Work request: Your answer is the lines below, exactly, from the one that contains "divulgation ou de" through the one that contains "VERMEIDUNG UND BEHANDLUNG", both included.

Study material:

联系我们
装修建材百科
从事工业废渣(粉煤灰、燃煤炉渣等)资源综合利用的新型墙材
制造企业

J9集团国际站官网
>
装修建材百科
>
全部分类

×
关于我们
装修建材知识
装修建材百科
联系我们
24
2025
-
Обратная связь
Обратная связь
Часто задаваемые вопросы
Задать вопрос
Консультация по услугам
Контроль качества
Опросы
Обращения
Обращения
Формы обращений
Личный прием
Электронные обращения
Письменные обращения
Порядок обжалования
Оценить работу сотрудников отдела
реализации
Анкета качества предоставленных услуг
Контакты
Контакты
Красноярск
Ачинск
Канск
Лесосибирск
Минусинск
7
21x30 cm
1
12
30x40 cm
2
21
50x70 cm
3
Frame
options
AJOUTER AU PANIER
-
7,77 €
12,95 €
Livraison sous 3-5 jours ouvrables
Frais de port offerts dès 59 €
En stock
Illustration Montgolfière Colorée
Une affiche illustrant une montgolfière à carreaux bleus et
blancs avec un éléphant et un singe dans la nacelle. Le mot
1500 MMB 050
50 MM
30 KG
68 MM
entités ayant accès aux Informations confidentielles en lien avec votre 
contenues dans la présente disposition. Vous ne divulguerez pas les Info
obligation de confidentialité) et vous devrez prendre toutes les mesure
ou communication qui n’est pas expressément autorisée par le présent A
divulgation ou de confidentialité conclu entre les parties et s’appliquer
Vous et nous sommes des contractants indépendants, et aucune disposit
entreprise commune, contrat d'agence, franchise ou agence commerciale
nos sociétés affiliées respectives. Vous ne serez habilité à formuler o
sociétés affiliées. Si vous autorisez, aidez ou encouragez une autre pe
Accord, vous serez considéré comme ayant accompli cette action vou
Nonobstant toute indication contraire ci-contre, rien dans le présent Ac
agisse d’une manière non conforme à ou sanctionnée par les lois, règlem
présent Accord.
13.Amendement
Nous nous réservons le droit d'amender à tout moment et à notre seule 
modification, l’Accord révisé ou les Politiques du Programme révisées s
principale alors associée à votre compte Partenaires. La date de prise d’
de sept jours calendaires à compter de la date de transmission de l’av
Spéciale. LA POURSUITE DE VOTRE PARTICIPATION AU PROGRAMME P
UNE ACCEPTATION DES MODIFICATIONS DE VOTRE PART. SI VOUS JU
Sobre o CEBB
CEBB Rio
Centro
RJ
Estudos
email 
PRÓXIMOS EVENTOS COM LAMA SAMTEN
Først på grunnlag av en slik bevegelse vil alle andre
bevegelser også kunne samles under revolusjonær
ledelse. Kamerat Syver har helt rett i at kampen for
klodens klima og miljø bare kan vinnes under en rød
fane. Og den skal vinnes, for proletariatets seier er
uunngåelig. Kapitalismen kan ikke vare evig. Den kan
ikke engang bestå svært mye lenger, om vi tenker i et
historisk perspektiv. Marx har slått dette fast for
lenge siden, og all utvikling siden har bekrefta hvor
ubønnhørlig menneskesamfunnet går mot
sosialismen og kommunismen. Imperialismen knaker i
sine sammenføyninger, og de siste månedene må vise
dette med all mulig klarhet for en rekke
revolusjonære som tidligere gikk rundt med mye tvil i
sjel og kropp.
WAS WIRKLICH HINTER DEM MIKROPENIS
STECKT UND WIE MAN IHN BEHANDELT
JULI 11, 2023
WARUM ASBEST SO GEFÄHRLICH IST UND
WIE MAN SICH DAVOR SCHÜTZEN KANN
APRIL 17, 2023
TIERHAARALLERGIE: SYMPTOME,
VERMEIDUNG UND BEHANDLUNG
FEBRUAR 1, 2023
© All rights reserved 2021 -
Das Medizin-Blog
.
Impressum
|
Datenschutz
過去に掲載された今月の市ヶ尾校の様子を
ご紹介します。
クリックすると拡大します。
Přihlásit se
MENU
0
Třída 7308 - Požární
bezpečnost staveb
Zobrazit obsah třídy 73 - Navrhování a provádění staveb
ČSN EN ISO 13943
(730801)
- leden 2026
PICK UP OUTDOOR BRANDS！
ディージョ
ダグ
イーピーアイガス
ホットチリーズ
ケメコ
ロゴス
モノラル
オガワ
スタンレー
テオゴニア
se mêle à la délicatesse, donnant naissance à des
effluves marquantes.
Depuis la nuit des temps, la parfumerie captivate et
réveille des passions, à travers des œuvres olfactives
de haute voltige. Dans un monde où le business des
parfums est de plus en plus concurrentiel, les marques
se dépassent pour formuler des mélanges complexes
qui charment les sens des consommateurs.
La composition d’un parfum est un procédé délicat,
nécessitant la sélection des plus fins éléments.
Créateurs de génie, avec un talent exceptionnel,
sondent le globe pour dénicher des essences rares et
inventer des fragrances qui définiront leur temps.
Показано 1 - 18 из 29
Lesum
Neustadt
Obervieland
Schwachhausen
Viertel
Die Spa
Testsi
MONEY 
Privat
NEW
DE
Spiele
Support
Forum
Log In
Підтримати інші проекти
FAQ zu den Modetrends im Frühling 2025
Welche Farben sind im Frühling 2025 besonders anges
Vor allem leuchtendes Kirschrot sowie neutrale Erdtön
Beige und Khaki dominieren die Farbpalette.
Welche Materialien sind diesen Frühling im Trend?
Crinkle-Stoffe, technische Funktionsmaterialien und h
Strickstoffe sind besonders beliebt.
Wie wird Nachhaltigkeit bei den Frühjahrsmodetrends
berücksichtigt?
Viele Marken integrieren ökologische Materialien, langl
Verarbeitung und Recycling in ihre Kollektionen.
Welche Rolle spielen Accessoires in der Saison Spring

Task response:
divulgation ou de confidentialité conclu entre les parties et s’appliquer
Vous et nous sommes des contractants indépendants, et aucune disposit
entreprise commune, contrat d'agence, franchise ou agence commerciale
nos sociétés affiliées respectives. Vous ne serez habilité à formuler o
sociétés affiliées. Si vous autorisez, aidez ou encouragez une autre pe
Accord, vous serez considéré comme ayant accompli cette action vou
Nonobstant toute indication contraire ci-contre, rien dans le présent Ac
agisse d’une manière non conforme à ou sanctionnée par les lois, règlem
présent Accord.
13.Amendement
Nous nous réservons le droit d'amender à tout moment et à notre seule 
modification, l’Accord révisé ou les Politiques du Programme révisées s
principale alors associée à votre compte Partenaires. La date de prise d’
de sept jours calendaires à compter de la date de transmission de l’av
Spéciale. LA POURSUITE DE VOTRE PARTICIPATION AU PROGRAMME P
UNE ACCEPTATION DES MODIFICATIONS DE VOTRE PART. SI VOUS JU
Sobre o CEBB
CEBB Rio
Centro
RJ
Estudos
email 
PRÓXIMOS EVENTOS COM LAMA SAMTEN
Først på grunnlag av en slik bevegelse vil alle andre
bevegelser også kunne samles under revolusjonær
ledelse. Kamerat Syver har helt rett i at kampen for
klodens klima og miljø bare kan vinnes under en rød
fane. Og den skal vinnes, for proletariatets seier er
uunngåelig. Kapitalismen kan ikke vare evig. Den kan
ikke engang bestå svært mye lenger, om vi tenker i et
historisk perspektiv. Marx har slått dette fast for
lenge siden, og all utvikling siden har bekrefta hvor
ubønnhørlig menneskesamfunnet går mot
sosialismen og kommunismen. Imperialismen knaker i
sine sammenføyninger, og de siste månedene må vise
dette med all mulig klarhet for en rekke
revolusjonære som tidligere gikk rundt med mye tvil i
sjel og kropp.
WAS WIRKLICH HINTER DEM MIKROPENIS
STECKT UND WIE MAN IHN BEHANDELT
JULI 11, 2023
WARUM ASBEST SO GEFÄHRLICH IST UND
WIE MAN SICH DAVOR SCHÜTZEN KANN
APRIL 17, 2023
TIERHAARALLERGIE: SYMPTOME,
VERMEIDUNG UND BEHANDLUNG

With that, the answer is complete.